— WHAT THE TASK REQUIRES —
A single number is required: how many lines in the entries hold the word "media".

++++++

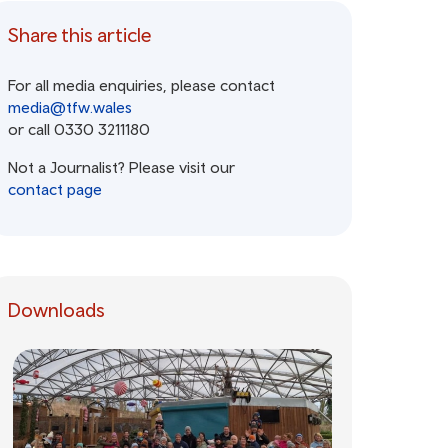
Share this article
For all media enquiries, please contact
media@tfw.wales
or call 0330 3211180
Not a Journalist? Please visit our
contact page
Downloads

++++++

— EXERCISE RESPONSE —
2